Solo lo scorso mese, infatti, Sephora ha accolto uno dei beauty brand più acclamati del momento: Rhode di Hailey Bieber, che poco prima aveva dimostrato tutto il suo valore con la vendita della società per un miliardo di dollari a e.l.f. Beauty, segnando un nuovo corso per il marchio e ribadendo l’autorevolezza ormai consolidata nel settore. Merito del duro lavoro di Hailey e di prodotti che, a ogni lancio, hanno rapidamente conquistato il pubblico, supportati da una strategia di comunicazione impeccabile. L’accoppiata con Sephora si è rivelata naturalmente vincente nonché un sodalizio che ha rafforzato ulteriormente l’influenza del retailer nel mondo della bellezza.

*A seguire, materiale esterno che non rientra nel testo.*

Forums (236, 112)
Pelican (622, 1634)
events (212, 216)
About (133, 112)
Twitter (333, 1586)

Un altro tassello chiave del successo è rappresentato dagli eventi Sephoria, che in diverse città hanno richiamato un vasto pubblico e visto la partecipazione attiva dei brand presenti in store. Questi eventi hanno permesso ai marchi di avvicinarsi ai consumatori attraverso esperienze fisiche e interattive, diventando un ponte di successo tra aziende e clienti. «La vendita al dettaglio noiosa è morta, ma quella eccitante la gente la adora», ha dichiarato il CEO di Sephora Guillaume Motte a Vogue Business, raccontando l’intenzione di creare⁠una sorta di fashion week della bellezza e rendere questi eventi sempre più esperienziali.

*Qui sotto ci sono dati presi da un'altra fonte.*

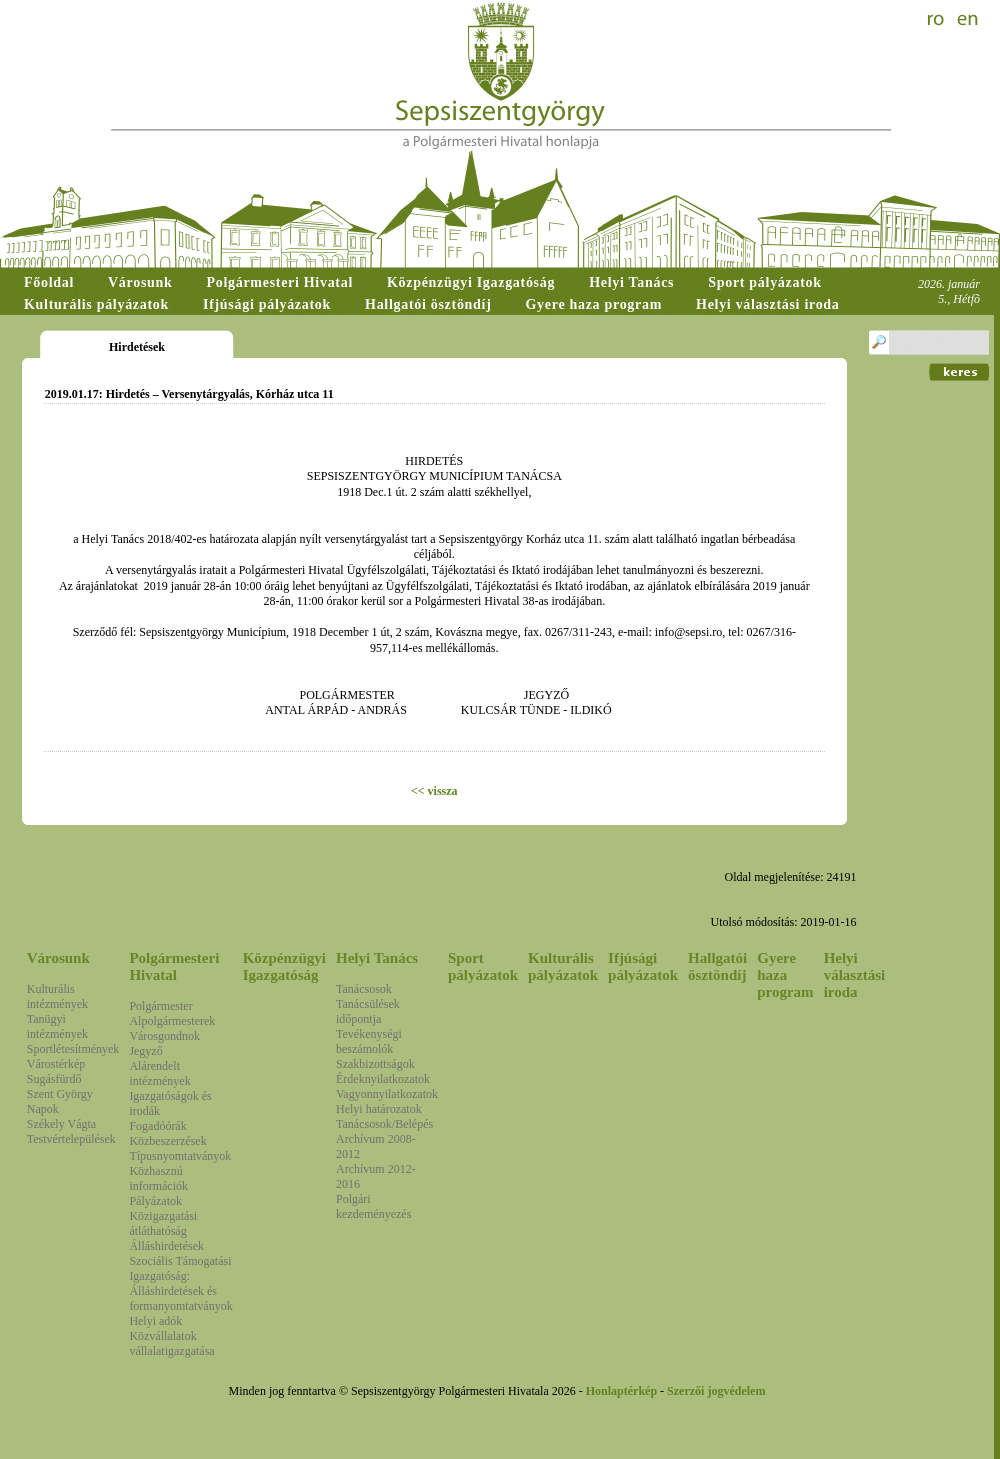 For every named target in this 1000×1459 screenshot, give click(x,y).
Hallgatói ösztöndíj (717, 966)
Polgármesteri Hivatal (174, 966)
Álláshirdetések (166, 1246)
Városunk (58, 958)
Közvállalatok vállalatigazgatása (171, 1343)
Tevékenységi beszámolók (369, 1041)
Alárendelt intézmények (159, 1073)
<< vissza (434, 791)
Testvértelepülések (71, 1139)
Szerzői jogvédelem (716, 1391)
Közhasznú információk (158, 1178)
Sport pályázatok (483, 966)
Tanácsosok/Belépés (384, 1124)
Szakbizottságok (375, 1064)
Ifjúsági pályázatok (643, 966)
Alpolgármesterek (172, 1021)
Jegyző (145, 1051)
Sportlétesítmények (73, 1049)
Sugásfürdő (54, 1079)
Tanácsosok (364, 989)
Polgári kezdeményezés (373, 1206)
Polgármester (160, 1006)
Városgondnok (164, 1036)
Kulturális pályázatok (563, 966)
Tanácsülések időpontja (368, 1011)
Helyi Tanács (377, 958)
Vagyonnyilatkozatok (387, 1094)
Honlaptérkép (621, 1391)
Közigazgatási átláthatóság (163, 1223)
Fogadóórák (157, 1126)
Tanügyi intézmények (57, 1026)
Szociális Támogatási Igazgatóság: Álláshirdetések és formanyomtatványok (180, 1283)
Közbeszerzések (167, 1141)
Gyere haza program (785, 975)
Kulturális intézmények (57, 996)
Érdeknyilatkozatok (383, 1079)
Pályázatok (155, 1201)
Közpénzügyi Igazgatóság (284, 966)
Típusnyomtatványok (180, 1156)
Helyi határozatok (379, 1109)
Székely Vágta (61, 1124)
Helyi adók (155, 1321)
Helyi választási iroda (855, 975)
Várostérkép (56, 1064) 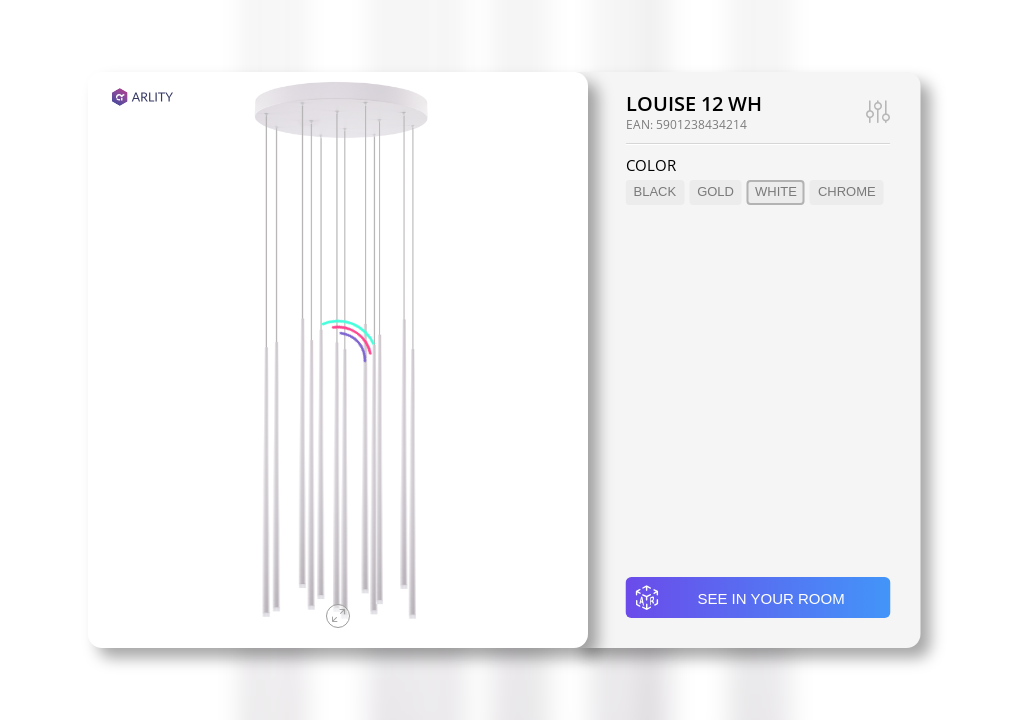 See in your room (739, 598)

È proprio questa visione esperienziale uno degli ingredienti della ricetta vincente di Sephora, insieme a una presenza in 35 Paesi e a un forte potenziale di espansione in mercati strategici come quello cinese, dove il marchio sta guadagnando terreno. «Il nostro obiettivo è aprire circa 200 negozi ogni anno», ha dichiarato Motte, «Stiamo continuando a rafforzare la nostra impronta in Nord America, accelerando la crescita in America Latina – in particolare in Messico e Brasile – e intensificando la nostra espansione nel Regno Unito».

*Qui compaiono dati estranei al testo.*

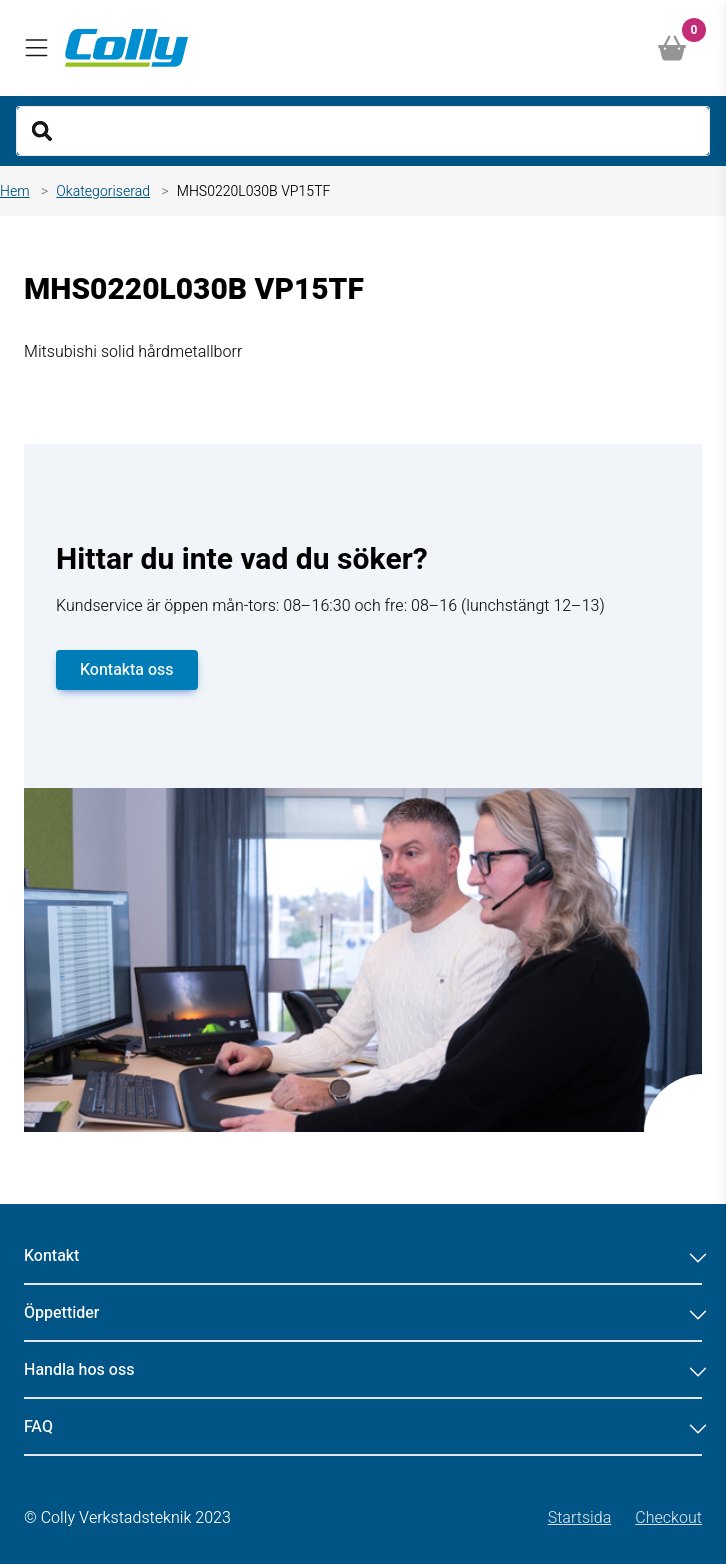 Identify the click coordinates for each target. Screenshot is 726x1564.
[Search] (363, 131)
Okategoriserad (103, 191)
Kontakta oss (127, 670)
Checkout (668, 1518)
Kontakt (363, 1256)
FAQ (363, 1427)
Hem (15, 191)
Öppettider (363, 1313)
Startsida (580, 1518)
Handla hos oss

In un mercato competitivo come quello della bellezza, tra gli elementi chiave del successo di Sephora c’è anche il suo mix di brand esclusivi, capaci di rispondere alle tendenze e ai desideri dei consumatori. Circa il 55% dell’assortimento è infatti composto da marchi in esclusiva, come Haus Labs di Lady Gaga, Makeup by Mario e Glow Recipe. «Identifichiamo continuamente nuovi brand e costruiamo partnership con loro per aiutarli a crescere insieme a noi. I nostri team hanno forti competenze di prodotto e collaborano con questi marchi per co-sviluppare prodotti», ha spiegato Motte. Anche la Sephora Collection rappresenta una quota «significativa e in crescita» del business, permettendo al retailer di presidiare la categoria della bellezza di prestigio mantenendo il controllo sullo sviluppo dei prodotti e senza rischio di cannibalizzazione con altri marchi del portafoglio: «Se dovessimo rimuovere Sephora Collection, il nostro traffico in negozio diminuirebbe e ogni brand ne risentirebbe di conseguenza», ha concluso il CEO.